Giuseppina venne arrestata nell’aprile del 2010 e pochi mesi dopo mandò una lettera ai magistrati  della Dda di Reggio Calabria manifestando la sua decisione di saltare il fosso. Una scelta fatta per amore verso i suoi bambini. Ha scelto di mettersi contro la sua famiglia, così come voleva fare anche Maria Concetta Cacciola. Entrambe hanno sofferto le pressioni delle famiglia. Giuseppina ha trovato il coraggio di proseguire verso la sua collaborazione, mentre Maria Concetta non ce l’ha fatta, arrivando persino a togliersi la vita ingerendo dell’acido muriatico.  E a loro e a Lea Garofalo su iniziativa del direttore Quotidiano della Calabria, Matteo Cosenza,  venne dedicata la festa della donna di quest’anno. Dopo decine di udienze e di testimoni oggi sarà la volta di Giuseppina ad essere sentita in aula, colei che ha  rotto ogni legame con quella cultura mafiosa e ‘ndranghitista che ha respirato fin da bambina e che da grande aveva persino svolto ruoli di collegamento tra i suoi parenti arrestati e l’esterno, in quella Rosarno dei palazzi dismessi e incompiuti circondati dai più belli aranceti del mondo  dove i Pesce hanno fatto per decenni il bello e il cattivo tempo. Le sue dichiarazioni potrebbero dare la mazzata finale al quadro accusatorio raccolto dagli inquirenti. Giuseppina non è che ha raccontato nei sei mesi successi alla sua collaborazione contesti non noti ai magistrati, ma li ha in qualche modo certificati. Ed adesso dovrà confermarle nel processo. Un ruolo delicato il suo e forse per questo qualcuno dei suoi parenti ha cercato di farla passare per pazza, proprio come accade ad un’altra ragazza della Piana, quella Simona Napoli che non ha esitato ad accusare la sua famiglia dell’omicidio di Fabrizio Pioli, il giovane elettrauto  del quale si era innamorata  e che sarebbe stato ucciso per sanare una forma inaccettabile del senso dell’onore.

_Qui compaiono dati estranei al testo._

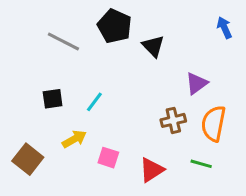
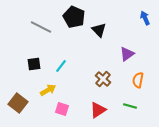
brown cross: (173, 120) -> (103, 79), moved, turned -35
orange semicircle: (214, 124) -> (138, 80), size x0.7
pink square: (108, 158) -> (62, 109), moved

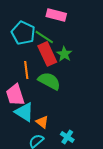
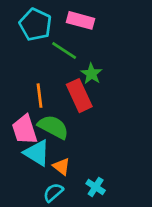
cyan pentagon: (23, 33) -> (35, 25), moved
red rectangle: (47, 54) -> (79, 96), moved
green semicircle: (49, 81) -> (53, 127), moved

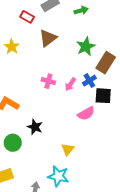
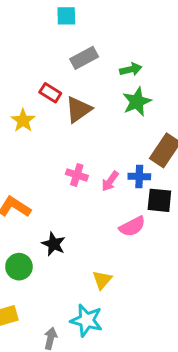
red rectangle: (27, 17) -> (50, 93), moved
green star: (86, 46) -> (137, 102), moved
blue cross: (89, 81) -> (139, 176), turned 32

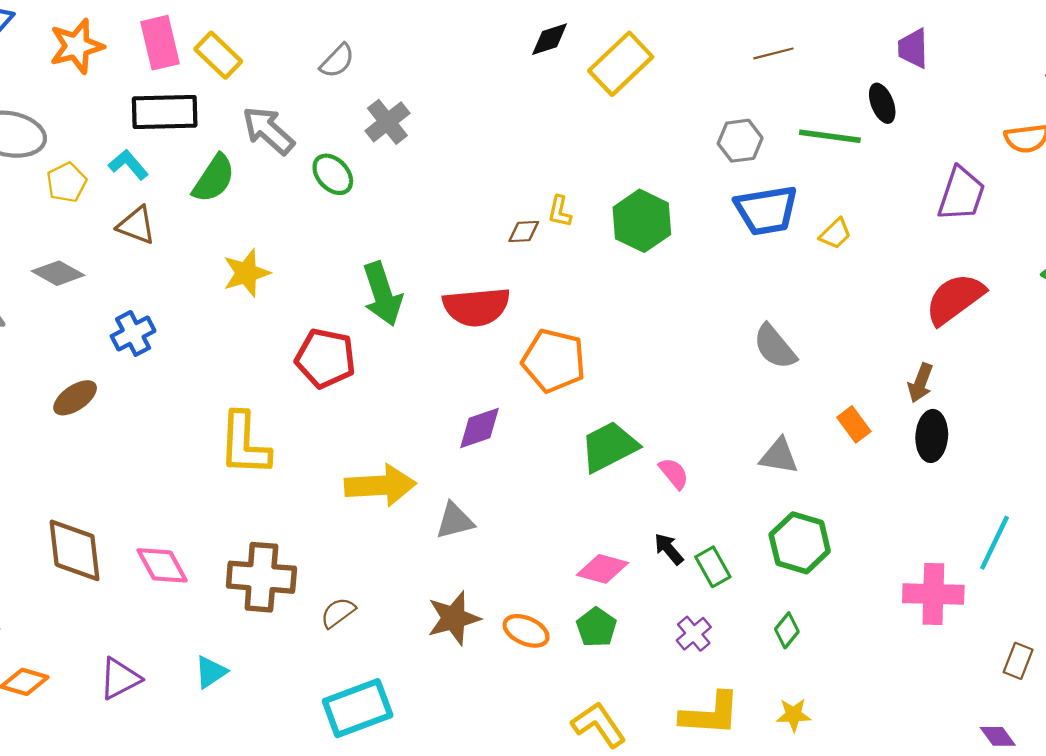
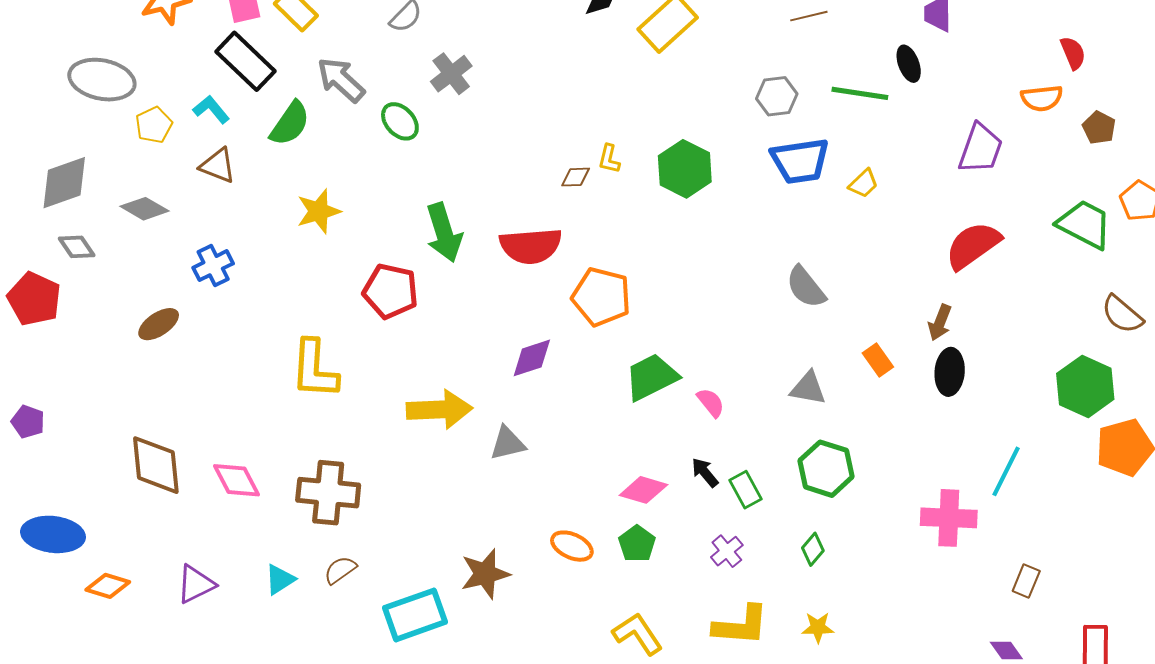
black rectangle: (165, 112) -> (245, 61), turned 44
brown semicircle: (338, 613) -> (340, 570), moved
brown star: (454, 618) -> (485, 574), moved

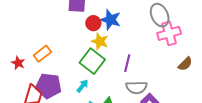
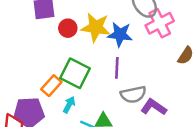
blue star: (110, 20) -> (120, 34), moved
yellow star: (100, 41) -> (96, 27), moved, size x1.4
orange rectangle: (42, 54) -> (51, 86), moved

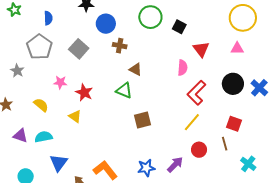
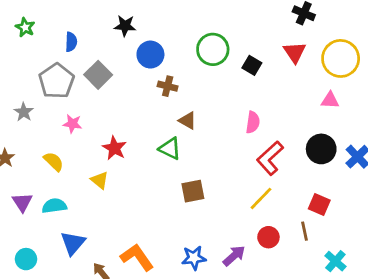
gray square: (79, 49) -> (98, 75), moved
red triangle: (201, 49) -> (295, 52), moved
pink star: (60, 82) -> (72, 124), moved
purple triangle: (20, 136) -> (22, 202), turned 35

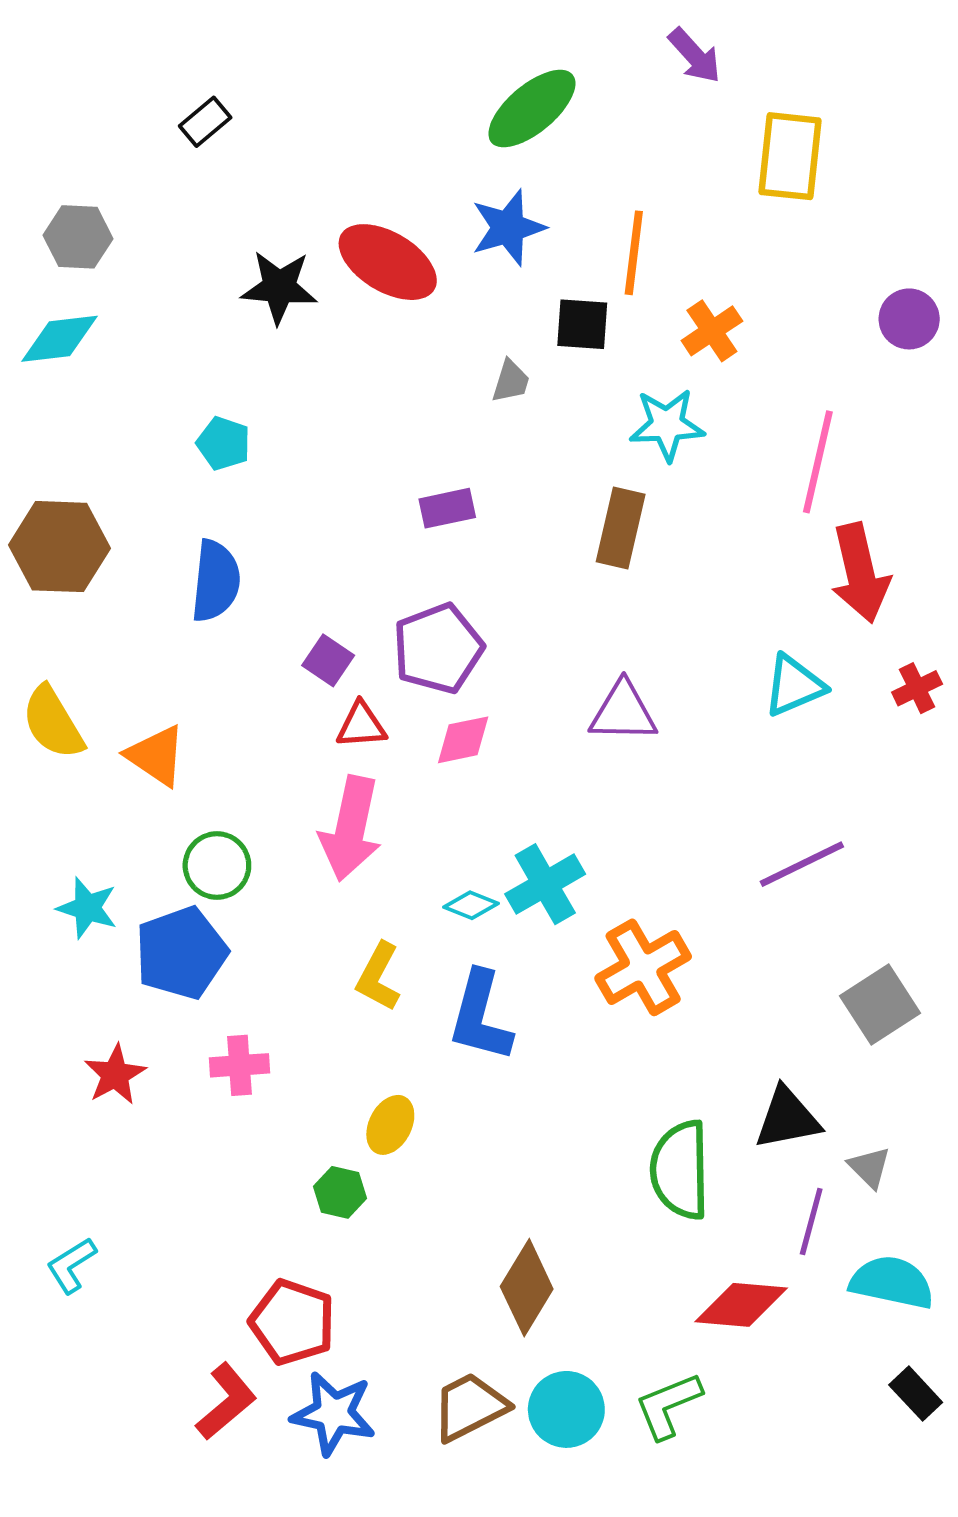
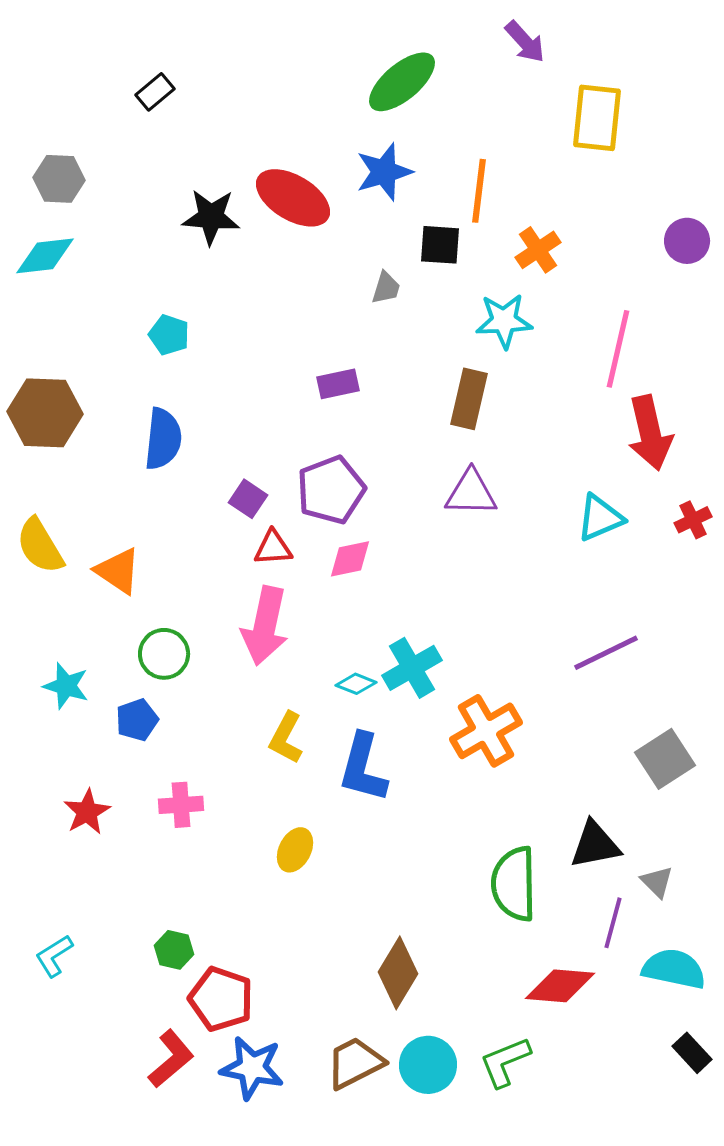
purple triangle: (623, 712) -> (471, 493), moved
blue pentagon: (181, 953) -> (137, 720), size x0.6
green hexagon: (340, 1192) -> (174, 950), moved

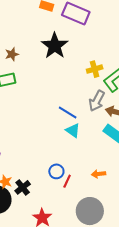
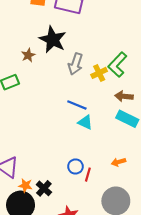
brown star: (12, 54) -> (28, 55), moved
yellow cross: (95, 69) -> (99, 73), moved
gray arrow: (97, 101) -> (75, 64), moved

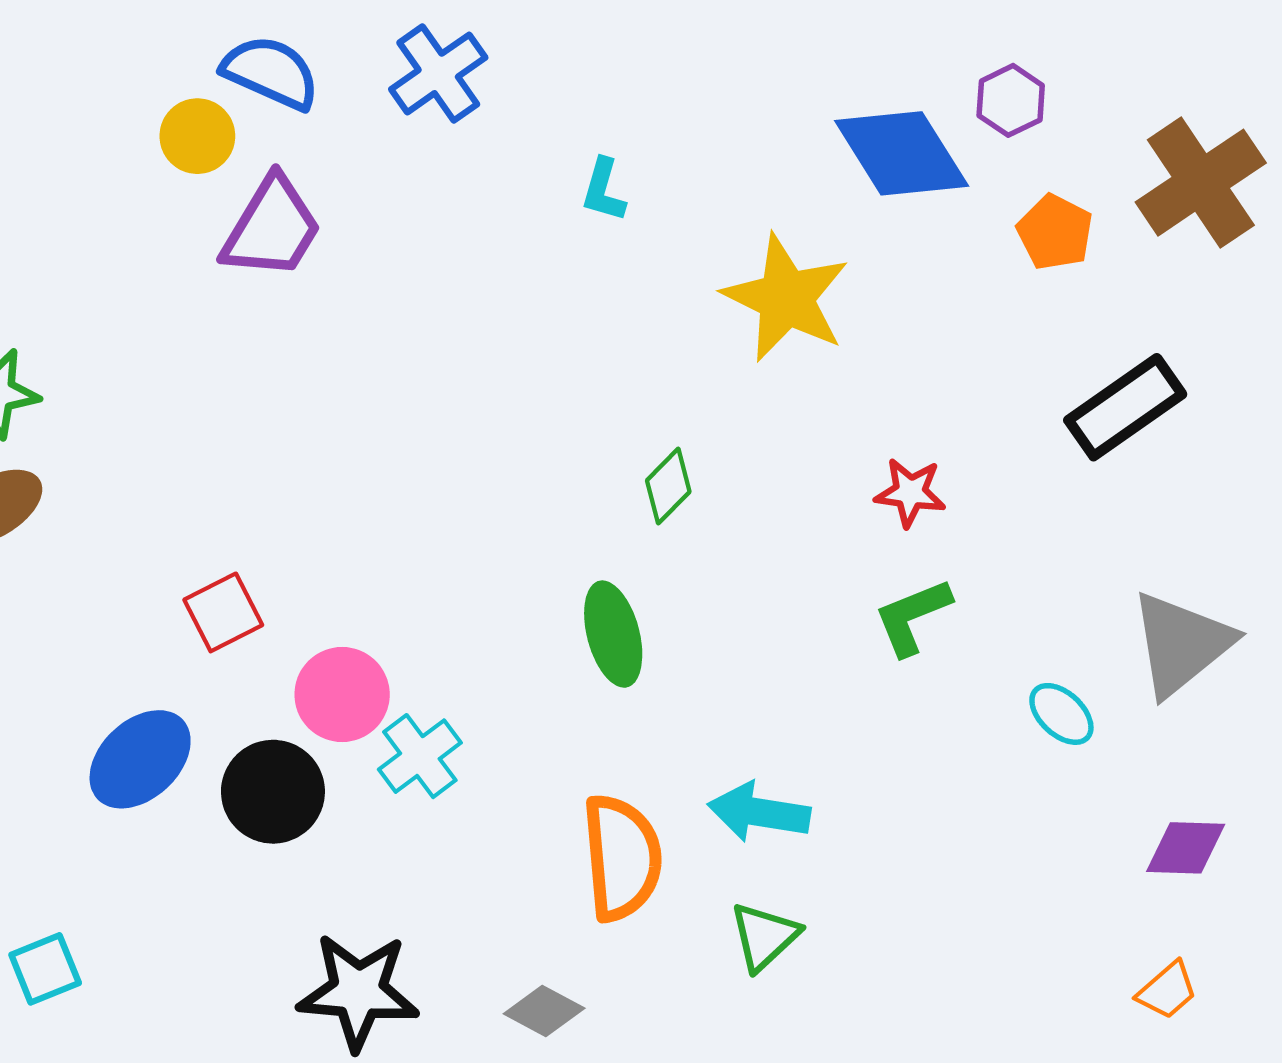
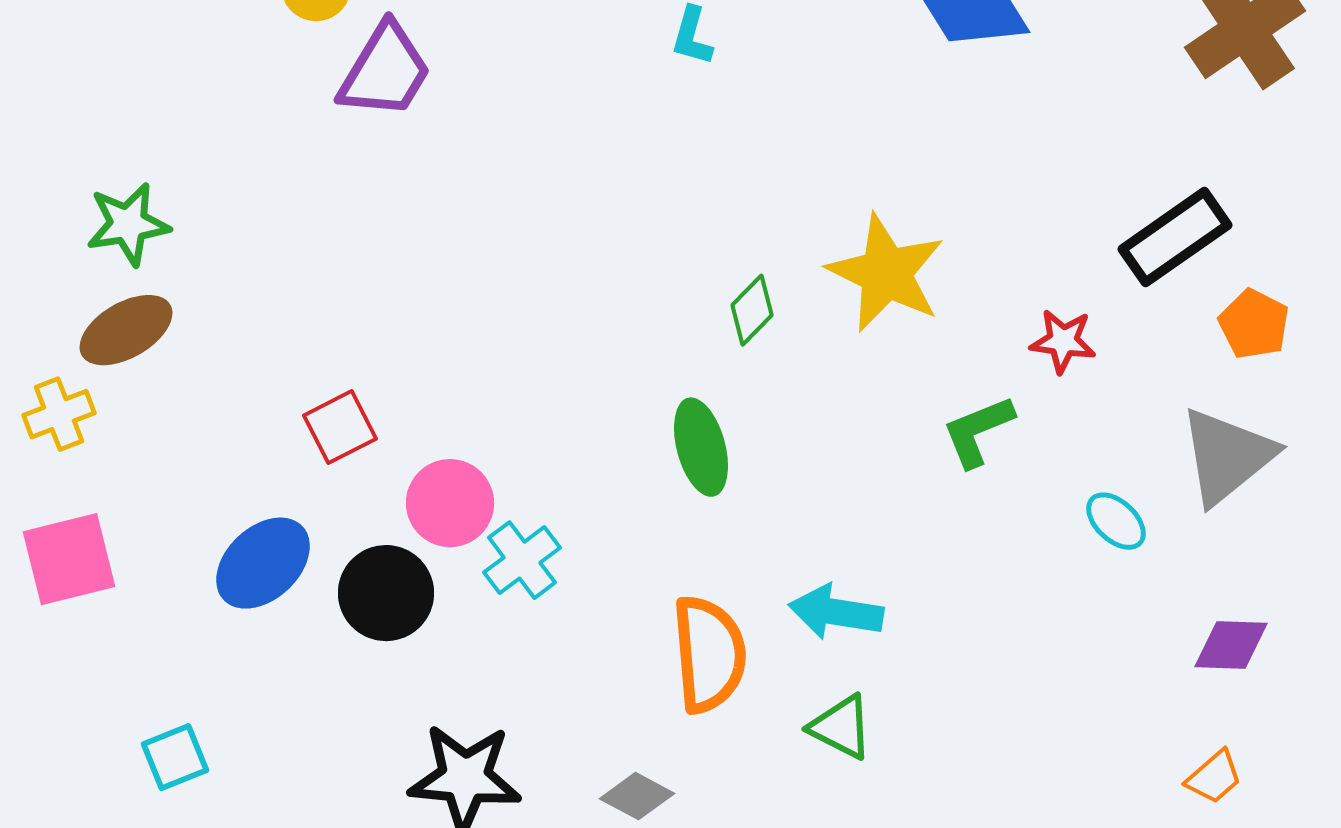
orange pentagon: (1055, 232) -> (1254, 324), moved
yellow star: (786, 298) -> (886, 273), moved
red star: (910, 493) -> (1063, 341), moved
green triangle: (764, 936) -> (841, 727), turned -50

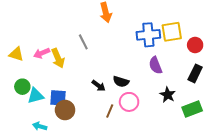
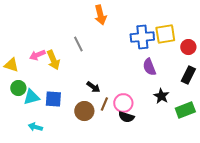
yellow triangle: (16, 54) -> (11, 65), moved
black semicircle: (121, 82) -> (126, 117), moved
brown circle: (65, 110) -> (84, 111), moved
brown line: (110, 111) -> (104, 104), moved

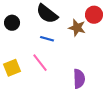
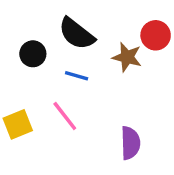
black circle: (12, 23) -> (33, 54), moved

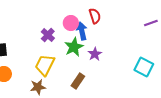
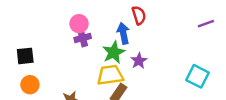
pink circle: (71, 23) -> (79, 24), moved
purple cross: (48, 35) -> (83, 38), turned 32
yellow trapezoid: (45, 65) -> (110, 75), moved, turned 55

 «Ero e sono convinta – ha scritto Giuseppina il 14 ottobre del 2010 ai magistrati – che quella di collaborare sia la scelta giusta  dal momento che per le scelte di vita di familiari e congiunti siamo sempre stati segnati da una vita piena di sofferenza e difficoltà e soprattutto mancanza di coraggio per paura delle conseguenze. Quando, invece, ognuno di noi dovrebbe avere la facoltà di fare e scegliere ciò che è giusto e sbagliato». 

«Giuseppina  riflette – dice il procuratore aggiunto di Reggio Calabria Michele Prestipino nel libro “Contagio: come la ‘ndrangheta ha infestato l’Italia”, scritto insieme al procuratore Giuseppe Pignatone a cura di Gaetano Savattieri –  non nasconde  le proprie debolezze, si svela, vuole ostinatamente credere di potercela fare, nonostante la consapevolezza dei rischi e delle difficoltà cui, con la sua scelta, sta andando incontro». « Io – si legge ancora nella missiva che Giuseppina inviò ai magistrati – forse avrei dovuto farlo prima di essere trascinata in determinate situazioni, ma non ce l’ho fatta, spero, però, di essere ancora in tempo e possa farlo per i miei tre figli affinché abbiano una vita migliore e fatta di principi e libertà di scelte… ho trovato la forza di prendere una decisione così importante mettendomi contro una famiglia molto temuta e potente che difficilmente perdona sapendo quale può essere il rischio per me e per le persone che mi staranno vicino, ma alla fine l’ho fatto». «Parole – commenta ancora Prestipino –  che costituiscono la più veritiera testimonianza della sofferenza e del rischio che la scelta di collaborare comporta per questa giovane donna calabrese, ma dimostrano anche la tenace voglia di cambiare la propria vita e quella dei figli che vuole proteggere dall’infezione del virus mafioso».  

Per Giuseppina arriva dunque la prova più importante della sua vita, quella di testimoniare nel processo ascoltata sia pure in vide conferenza dai suoi parenti imputati che la seguiranno da Palmi.